Last week I visited Bath (UK) on a short business trip. Having just some time after my meeting, I was still able to do a lot with my evening in Bath aside from check out local gluten-free restaurants. Here are 5 things to do in Bath, if you just have a few hours to spend there.
1. The Roman Baths
The first stop was the old Roman baths. It’s a must-see and you can easily squeeze it in, because it really just takes about 1.5 hour to leisurely walk through the museum and see the baths. If you have less time you can see plenty in an hour or even less as well. It depends on how much time you want to spend reading the exhibits as you walk through the museum.
At the end of the journey, don’t miss the little pillars of stones on the floor beneath you. They don’t look very solid now, but once they held up an entire floor. The sign by railing explains how the pillars supported the floor and what their function really was: from a door at the end of the room hot steam would be forced into the room, heating it from underneath the floor. Unfortunately the poor guy stoking the fire for this hot air didn’t have a very nice job.
Around the same place you can sample some of the spring water. It comes out still quite warm, and it doesn’t taste bad at all. I’ve sampled spring water in some other places before, and was expecting it to taste much worse. It frankly just tastes mildly different from regular hot water. They also post the chemical make-up of the water, and compare it to some other well-known waters:
2. The Bath Christmas Market
The Bath Christmas Market draws a lot of visitors every year. It contributes so much to the hustle and bustle of the holiday season in Bath, that it was really difficult for me to find a reasonably priced hotel. Then again, it is December and people will buy their Christmas gifts. Only a few weeks ago I browsed the One of a Kind Christmas Show in Toronto, this week I checked out a similar concept in Bath. The Christmas market consists of little chalets scattered around the downtown core of Bath. This is bad news if it rains, which it did on and off, but generally the weather held up. Each chalet is its own little store, where artisans sell their wares.
3. The Bath Abbey & a Carol Service
I was very lucky I was in Bath on the same day there was a Christmas carol service in Bath Abbey. It was the Bath Chronicle and Rotary Club carol service. Tickets are free but you have to line up early. The holiday season gives the option to see a carol service or a concert in the abbey, but the abbey itself is well worth a visit. The stained glass along most walls was some of the most spectacularly detailed stained glass I have ever seen.
4. Tea at the Pump Room
An authentic British experience is to have tea. Unfortunately, while I like good food I don’t have enough of a sweet tooth to devour an entire cake plate of sweets with my tea. Having a high tea on my own doesn’t make sense, but I did have some lunch at the Pump Room adjacent to the Roman Baths. I first walked in during what must have been tea time, and there were cakes and sweets everywhere. They looked great! Lunch was accompanied with live music and a pot of tea of my own.
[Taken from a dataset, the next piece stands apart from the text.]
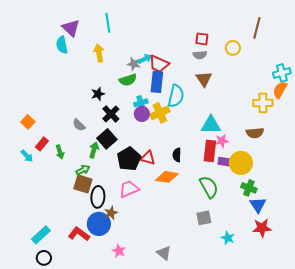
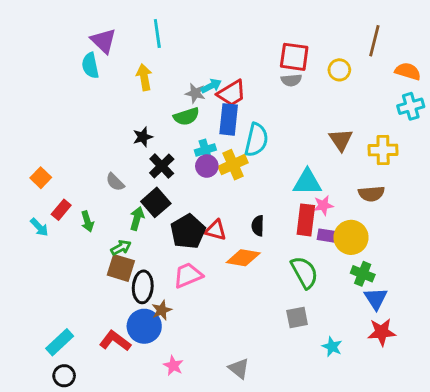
red square: (202, 39) -> (294, 57), size x1.5
red trapezoid: (159, 64) -> (232, 93), turned -55
brown triangle: (204, 79) -> (341, 140), moved
orange semicircle: (280, 90) -> (408, 71), moved, turned 78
After all, I prefer something hearty over something sweet to eat. Live music was a lovely touch, and the environment alone is worth visiting for. You feel regal in the massive room with ceilings as high as the sky, from which the biggest crystal chandelier lights up the room.
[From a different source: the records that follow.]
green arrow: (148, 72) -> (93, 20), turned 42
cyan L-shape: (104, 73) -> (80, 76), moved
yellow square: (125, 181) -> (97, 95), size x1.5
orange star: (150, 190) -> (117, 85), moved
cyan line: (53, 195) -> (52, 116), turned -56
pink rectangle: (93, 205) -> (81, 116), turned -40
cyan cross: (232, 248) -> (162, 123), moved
Bath is without question a shopping destination. Whether the Christmas Market is on or not, the rest of the town boasts an impressive number of shops. From small boutiques to major brands. Looking beyond the storefronts, you will notice the shops are housed in beautiful old buildings, made of local golden coloured Bath stone. It is also the only city that in its entirety achieved World Heritage status.
Jane Austin once called it her home, and there is now a museum where she lived. Beyond this there are many more museums and opportunities to soak up local history. Bath has been the stage where famous stories in British literature played out. It has been enjoyed by many since Roman times, and continues to be enchanting. The city center is very walkable, a definite positive for short trips.
Words of warning
If you are visiting in December or other similarly busy times of the year, make reservations for dinner. It is impossible (literally) to find a restaurant where you can eat at a reasonable time if you don’t do this. It seems that the city was beyond its capacity from a hospitality point of view, and you risk going to sleep hungry if you do not make sure you get a table.